3/ Le temps chanté : mémoire et histoire

De multiples façons, les chansons se rapportent au temps. Par leurs paroles, leur musicalité ou leur pratique, elles peuvent donner une cohérence aux expériences et du sens au vécu, mettre en partage des références, invoquer des souvenirs, transmettre des récits.

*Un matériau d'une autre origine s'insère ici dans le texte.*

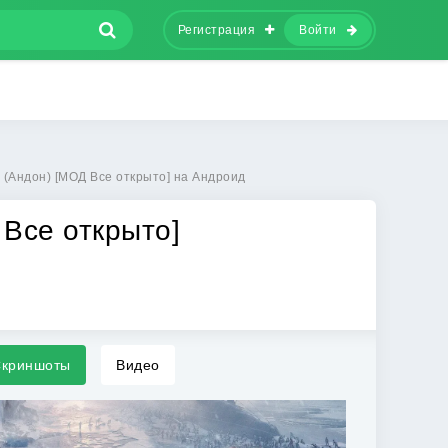
Регистрация
Войти
 (Андон) [МОД Все открыто] на Андроид
Все открыто]
криншоты
Видео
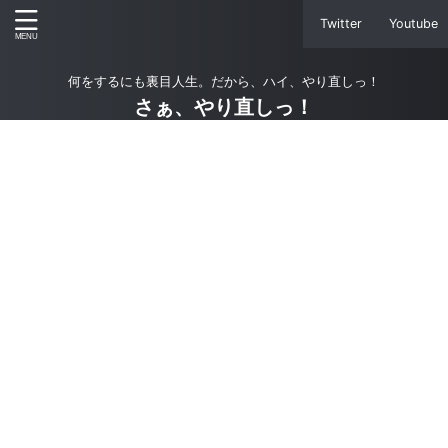
Twitter
Youtube
何をするにも裏目人生。だから、ハイ、やり直しっ！
さぁ、やり直しっ！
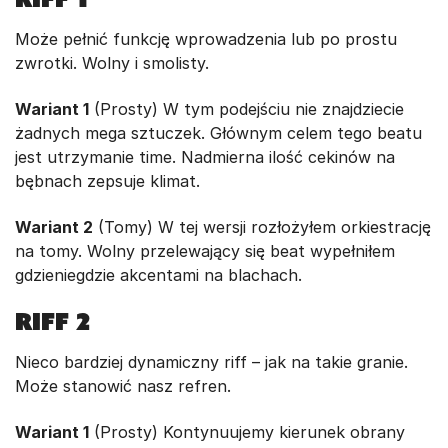
Może pełnić funkcję wprowadzenia lub po prostu
zwrotki. Wolny i smolisty.
Wariant 1
(Prosty) W tym podejściu nie znajdziecie
żadnych mega sztuczek. Głównym celem tego beatu
jest utrzymanie time. Nadmierna ilość cekinów na
bębnach zepsuje klimat.
Wariant 2
(Tomy) W tej wersji rozłożyłem orkiestrację
na tomy. Wolny przelewający się beat wypełniłem
gdzieniegdzie akcentami na blachach.
RIFF 2
Nieco bardziej dynamiczny riff – jak na takie granie.
Może stanowić nasz refren.
Wariant 1
(Prosty) Kontynuujemy kierunek obrany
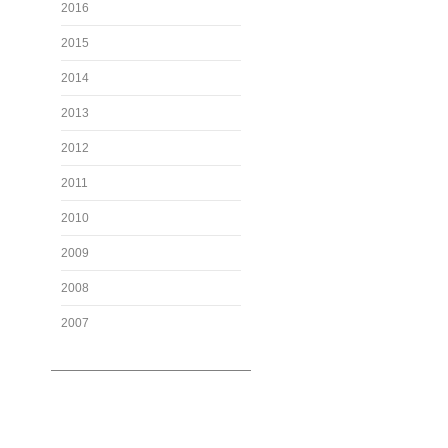
2016
2015
2014
2013
2012
2011
2010
2009
2008
2007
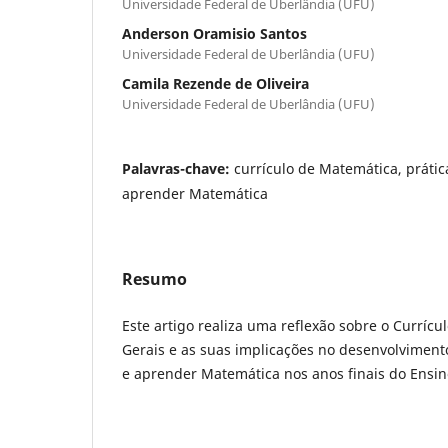
Universidade Federal de Uberlândia (UFU)
Anderson Oramisio Santos
Universidade Federal de Uberlândia (UFU)
Camila Rezende de Oliveira
Universidade Federal de Uberlândia (UFU)
Palavras-chave:
currículo de Matemática, práti
aprender Matemática
Resumo
Este artigo realiza uma reflexão sobre o Currícu
Gerais e as suas implicações no desenvolviment
e aprender Matemática nos anos finais do Ensi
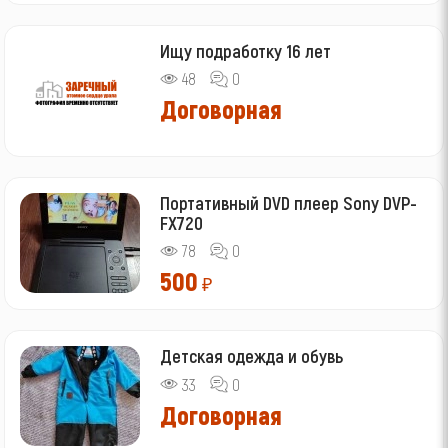
Ищу подработку 16 лет
48
0
Договорная
Портативный DVD плеер Sony DVP-
FX720
78
0
500
₽
Детская одежда и обувь
33
0
Договорная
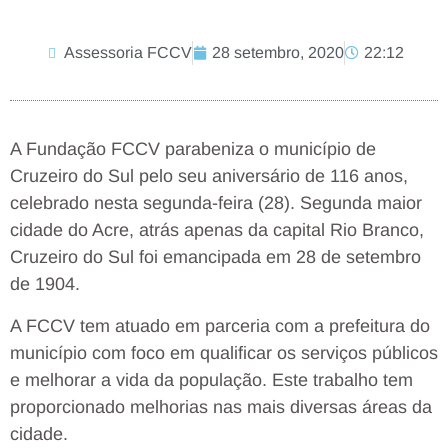
Assessoria FCCV
28 setembro, 2020
22:12
A Fundação FCCV parabeniza o município de
Cruzeiro do Sul pelo seu aniversário de 116 anos,
celebrado nesta segunda-feira (28). Segunda maior
cidade do Acre, atrás apenas da capital Rio Branco,
Cruzeiro do Sul foi emancipada em 28 de setembro
de 1904.
A FCCV tem atuado em parceria com a prefeitura do
município com foco em qualificar os serviços públicos
e melhorar a vida da população. Este trabalho tem
proporcionado melhorias nas mais diversas áreas da
cidade.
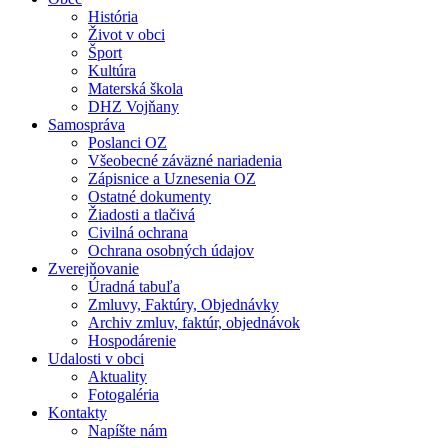
História
Život v obci
Šport
Kultúra
Materská škola
DHZ Vojňany
Samospráva
Poslanci OZ
Všeobecné záväzné nariadenia
Zápisnice a Uznesenia OZ
Ostatné dokumenty
Žiadosti a tlačivá
Civilná ochrana
Ochrana osobných údajov
Zverejňovanie
Úradná tabuľa
Zmluvy, Faktúry, Objednávky
Archiv zmluv, faktúr, objednávok
Hospodárenie
Udalosti v obci
Aktuality
Fotogaléria
Kontakty
Napíšte nám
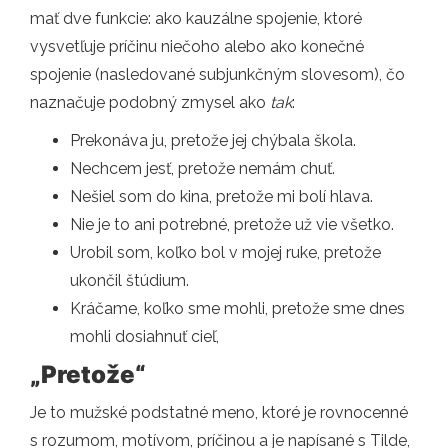
mať dve funkcie: ako kauzálne spojenie, ktoré
vysvetľuje príčinu niečoho alebo ako konečné
spojenie (nasledované subjunkčným slovesom), čo
naznačuje podobný zmysel ako
tak
:
Prekonáva ju, pretože jej chýbala škola.
Nechcem jesť, pretože nemám chuť.
Nešiel som do kina, pretože mi bolí hlava.
Nie je to ani potrebné, pretože už vie všetko.
Urobil som, koľko bol v mojej ruke, pretože
ukončil štúdium.
Kráčame, koľko sme mohli, pretože sme dnes
mohli dosiahnuť cieľ,
„Pretože“
Je to mužské podstatné meno, ktoré je rovnocenné
s rozumom, motívom, príčinou a je napísané s Tilde,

Bien que l’acte de chanter emprunte des caractéristiques au « temps raconté » de Paul Ricœur3 en mêlant fictionnalisation et historicisation, en réalisant une synthèse du temps, il relève davantage d’un temps chanté possédant ses propres propriétés qu’il s’agit d’explorer.

  • Relation fiction / histoire dans les chansons, le chant ;

  • Mise en mémoire par la chanson ;

  • Chant et références historiques ;

  • Chant et nostalgie ;

  • Comment le chant refigure-t-il le passé4

  • Comment permet-il de s’approprier ou de se réapproprier l’histoire (ou son histoire), le territoire ?

  • Quels souvenirs porte-t-il ? Comment les amène-t-il dans le présent ?

  • Comment traduit-il l’expérience ? Comment la transmet-il ?

  • Comment le chant use-t-il symboliquement du passé ?

 

Calendrier :

Les propositions de textes (300 mots environ) doivent être adressées avant le 30/09/2011 aux adresses suivantes :

L’ouvrage sera publié aux éditions Camion Blanc en 2012.

 


 

1 Sondage TNS SOFRES, « Votre vie en musique », Enquête sur le rapport des Français à la musique, mai 2005.

2 ZUMTHOR Paul. 1983. Introduction à la poésie orale. Paris : Seuil. (coll. « Poétique »), p. 81.

3 RICŒUR Paul. 1985. Temps et récit, Tome III : Le temps raconté. Paris : Seuil. (coll. « Points/Essais »).

4 D’après le concept de « refiguration » défini par Paul Ricœur, ibid., p. 443.